Had Ware’s removal happened, the Bush administration shuffle might have taken on the innocuous air of a house-cleaning, with one gay advocate of condoms being traded for an abstinence-only conservative. But almost as soon as the rumors about Ware began, a second wave of stories circulated that she would be staying.

Asked about reports that Ware would remain in her job, Stachelberg said, “That’s terribly disturbing news. Ware’s posture and emphasis on a pro-abstinence stance is quite problematic. And it puts people here in the US and around the world at risk of death.”

Johnson expressed bafflement at the changing signals on Ware.

“I don’t know what they are doing down there and I’m not sure they know,” he said.

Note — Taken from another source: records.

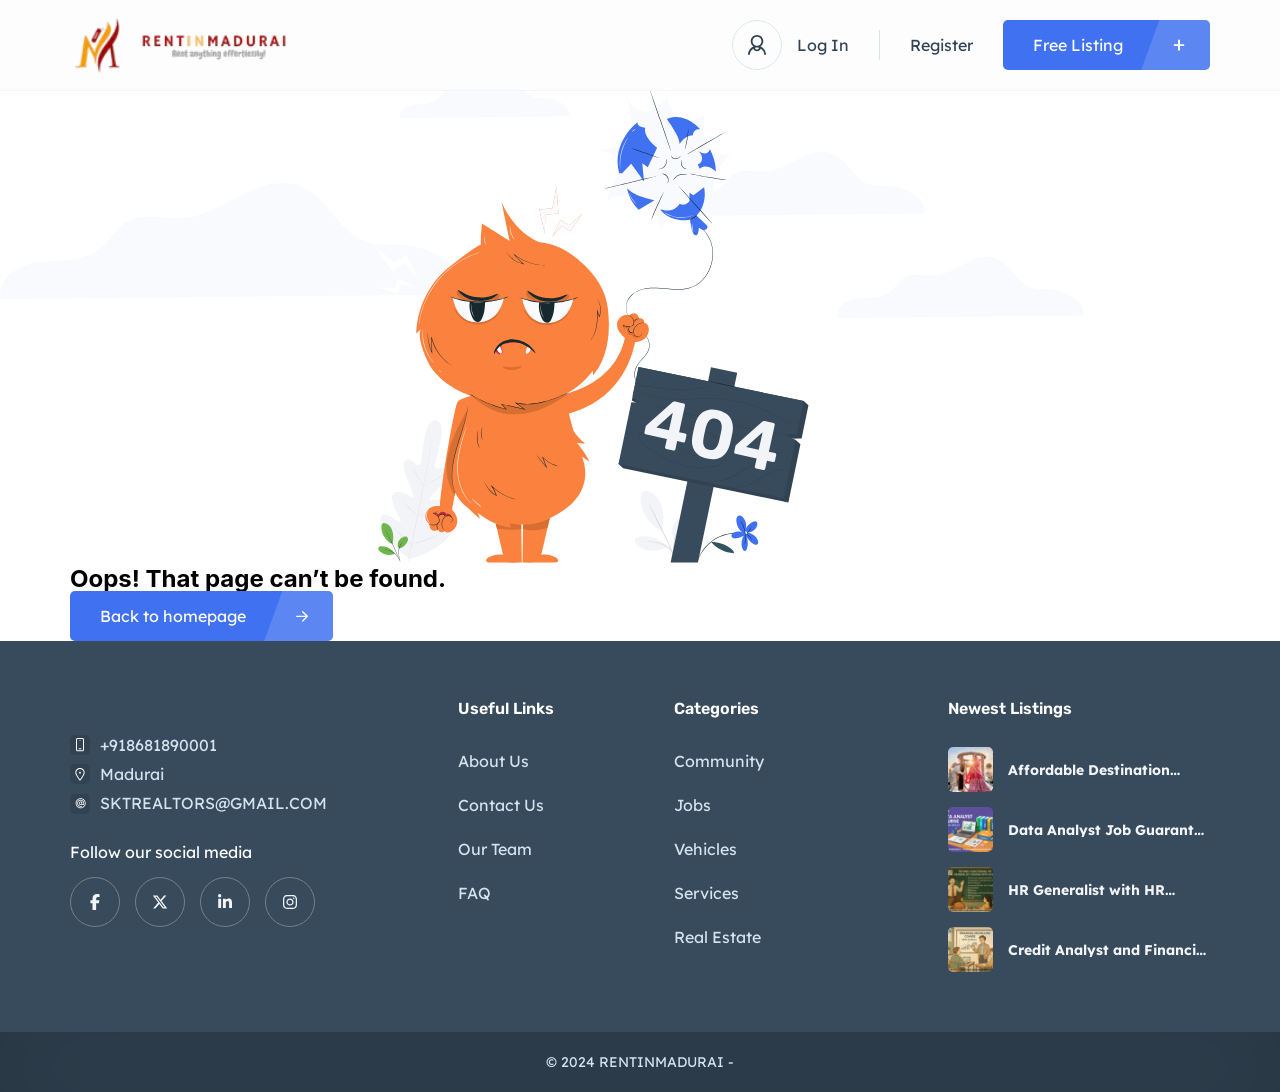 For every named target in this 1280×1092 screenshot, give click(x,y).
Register (941, 45)
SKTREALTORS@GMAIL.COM (213, 803)
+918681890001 (158, 745)
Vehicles (705, 849)
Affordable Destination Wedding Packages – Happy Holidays (1106, 770)
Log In (823, 45)
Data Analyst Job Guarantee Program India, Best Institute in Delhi (1109, 830)
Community (719, 761)
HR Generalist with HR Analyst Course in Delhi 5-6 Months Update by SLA (1103, 890)
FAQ (474, 893)
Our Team (495, 849)
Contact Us (501, 805)
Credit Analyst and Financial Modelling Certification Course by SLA (1108, 950)
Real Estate (717, 937)
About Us (493, 761)
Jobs (692, 805)
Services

According to the Cybercast News Service, a right wing web outlet, Ware was saved by an outpouring of support from conservatives within the administration and outside it. A congressional source told Gay City News that Ware, an African American, also received support from some leaders within that community. That same source said the administration is now denying that there ever was a plan to dump Ware.